Pleased as I am with these pieces of paper, of late, there seems to be an undesirable proliferation of slop chits into the domain of flying units. And this is where i see a problem looming.
Consider this. Aircraft taxies into dispersal after a sortie. Crew switch off the aircraft, complete their walk around and dab the sweat off their brows. Ground crew are eager to know “all OK?”. After a brief discussion on dispersal, crew sign off the documents and move to the Flight Commander’s office. Some more discussion ensues. And out comes the smart young pilot with a slop chit to be handed over to the technicians. What’s the matter? Thoda sa (a little, in Hindi) oil leak, rudder thoda stiff, power index thoda out. Yes, that’s right. Our crew has just returned with defects on the aircraft and endorsed a fully serviceable aircraft on the documents. Why bother with entry shentry? The slop chit will convey the same message, right?
Wrong. We have just lost a rudimentary system to monitor health history of the aircraft. In the absence of health and usage monitoring systems (HUMS), the closest estimate of aircraft’s health is the record of entries in technical log. If all defects, even seemingly minor ones, are entered and work done to liquidate the defect documented, over a period of time, the tech log will speak the aircraft’s story.
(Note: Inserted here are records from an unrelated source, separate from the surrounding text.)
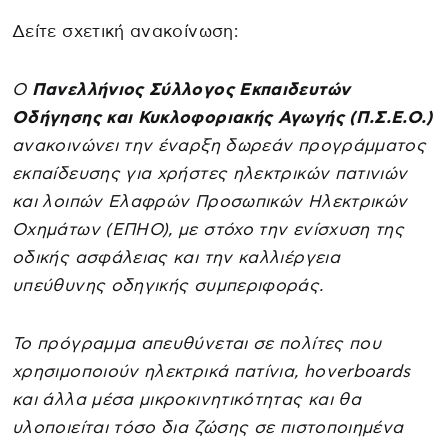
Δείτε σχετική ανακοίνωση:
Ο
Πανελλήνιος Σύλλογος Εκπαιδευτών
Οδήγησης και Κυκλοφοριακής Αγωγής (Π.Σ.Ε.Ο.)
ανακοινώνει την έναρξη δωρεάν προγράμματος
εκπαίδευσης για χρήστες ηλεκτρικών πατινιών
και λοιπών Ελαφρών Προσωπικών Ηλεκτρικών
Οχημάτων (ΕΠΗΟ), με στόχο την ενίσχυση της
οδικής ασφάλειας και την καλλιέργεια
υπεύθυνης οδηγικής συμπεριφοράς.
Το πρόγραμμα απευθύνεται σε πολίτες που
χρησιμοποιούν ηλεκτρικά πατίνια, hoverboards
και άλλα μέσα μικροκινητικότητας και θα
υλοποιείται τόσο δια ζώσης σε πιστοποιημένα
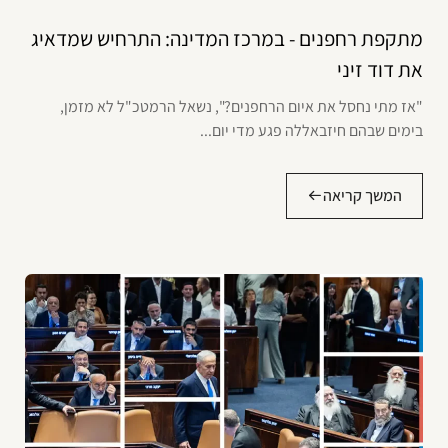
מתקפת רחפנים - במרכז המדינה: התרחיש שמדאיג
את דוד זיני
"אז מתי נחסל את איום הרחפנים?", נשאל הרמטכ"ל לא מזמן,
בימים שבהם חיזבאללה פגע מדי יום...
המשך קריאה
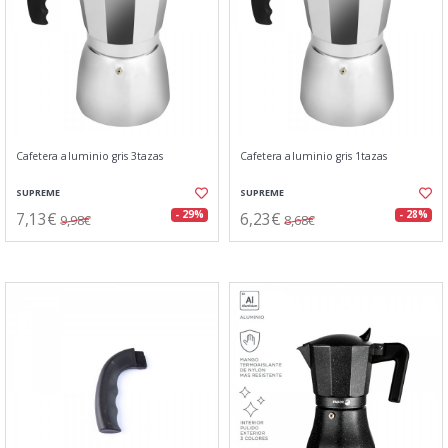
Cafetera aluminio gris 3tazas
Cafetera aluminio gris 1tazas
SUPREME
SUPREME
7,13€
6,23€
- 29%
- 28%
9,98€
8,68€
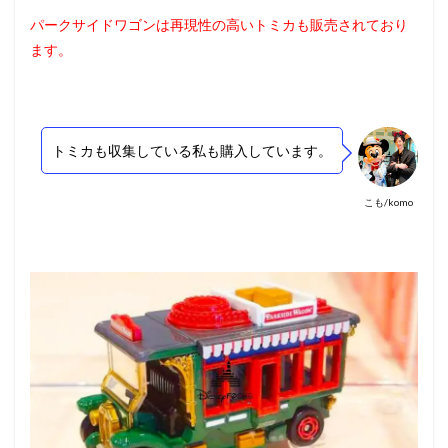
パークサイドワゴンは再現性の高いトミカも販売されており
ます。
トミカも収集している私も購入しています。
こも/komo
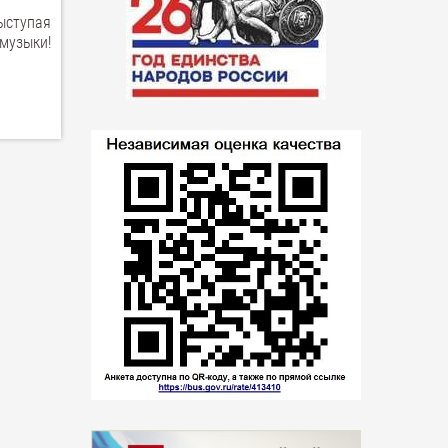
ыступая
музыки!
Finally, in the event of an unfortunate accident this document could provide valuable leads to investigators. Contrast this with the slop chit that almost always finds its way to the trash bin.
It is not my case that defects are not attended or that we are flying unserviceable aircraft. Rather, it’s the pathological reluctance to document observations on aircraft serviceability.
Why this caginess in logging observations where they belong, even if they seem minor? Let us put ourselves into the shoes of a Squadron CO or ‘Management’ struggling to meet the mounting requirements with depleting assets. I can think of some possible excuses for this ‘slop chit syndrome’
1. Entering the defect would render aircraft unserviceable, thereby requiring corresponding man-hours / work done to be factored into the documents (this ‘trouble’ is often avoided by addressing the defect without documentation).
2. A tight rope we walk each day called ‘Daily State’ may get upset, raising eyebrows and inviting probing questions from higher ups.
3. Spare is not available in frontline or stores, therefore increasing down time if defect is logged.
4. Technical manager feels it can be handled in the next scheduled inspection.
5. “I am keeping a mental log of all defects and will address them at the appropriate time” (mental slop chit?).
6. A tendency to take ownership of the defect i.e perceiving something personal in the way aircraft is flown or maintained.
7. Maybe it is not a defect at all? Too many doubting thomases out there.
Sadly, all the above pretexts only reflect a compulsion to put away the inevitable. Needless to state, none of the above justifications would stand scrutiny in the unfortunate event of an accident. But therein lies the treachery of slop chit system. Little, if any, record would exist of the train of small defects that have been addressed during the aircraft’s exploitation. So no questions asked. When the aircraft pulls in for next inspection, an abnormally long list of defects would suddenly crop up for redressal. Again, slop chits can be called in for balancing out, with only ‘discussed’ defects finding their way into the snag sheet. The aircraft is speaking its story, but no one’s listening.
Once a person is qualified as Captain of any aircraft, shouldn’t there be enough faith reposed in the individual to discern whether a defect exists or not? Does it need to be the subject matter of a debate or discussion, except if we are discussing the possible cause and remedies? There are not enough ‘Apps’ on our older vintage aircraft for giving quantitative data on aircraft health. That’s more reason for us to be on alert for any signs of potential unserviceability. One wonders if slop chits or ‘dekh lena, kar lena’ (verbal treatment) can ever be a remedy for this.